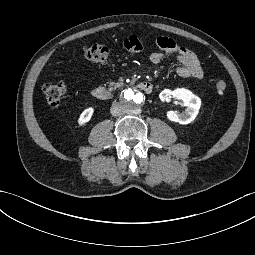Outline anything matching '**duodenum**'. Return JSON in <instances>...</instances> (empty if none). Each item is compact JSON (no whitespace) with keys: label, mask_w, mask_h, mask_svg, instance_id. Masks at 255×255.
Wrapping results in <instances>:
<instances>
[{"label":"duodenum","mask_w":255,"mask_h":255,"mask_svg":"<svg viewBox=\"0 0 255 255\" xmlns=\"http://www.w3.org/2000/svg\"><path fill=\"white\" fill-rule=\"evenodd\" d=\"M138 87L142 91H144L145 93H151V91L153 89L152 84L150 82H147V81L138 83ZM91 95L95 99H98V100H101V101L109 100L112 97L111 92L108 89L103 88V87L94 88L91 91Z\"/></svg>","instance_id":"1"}]
</instances>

════════

To do:
Without the pictures, copy all of the entries exactly as they appear.

Output of the task:
Outline anything matching '**duodenum**'. Return JSON in <instances>...</instances> (empty if none). Each item is compact JSON (no whitespace) with keys: label, mask_w, mask_h, mask_svg, instance_id. Masks at 255×255.
Wrapping results in <instances>:
<instances>
[{"label":"duodenum","mask_w":255,"mask_h":255,"mask_svg":"<svg viewBox=\"0 0 255 255\" xmlns=\"http://www.w3.org/2000/svg\"><path fill=\"white\" fill-rule=\"evenodd\" d=\"M138 87L142 91H144L145 93H151V91L153 89L152 84L150 82H147V81L138 83ZM91 95L95 99H98V100H101V101L109 100L112 97L111 92L108 89L103 88V87L94 88L91 91Z\"/></svg>","instance_id":"1"}]
</instances>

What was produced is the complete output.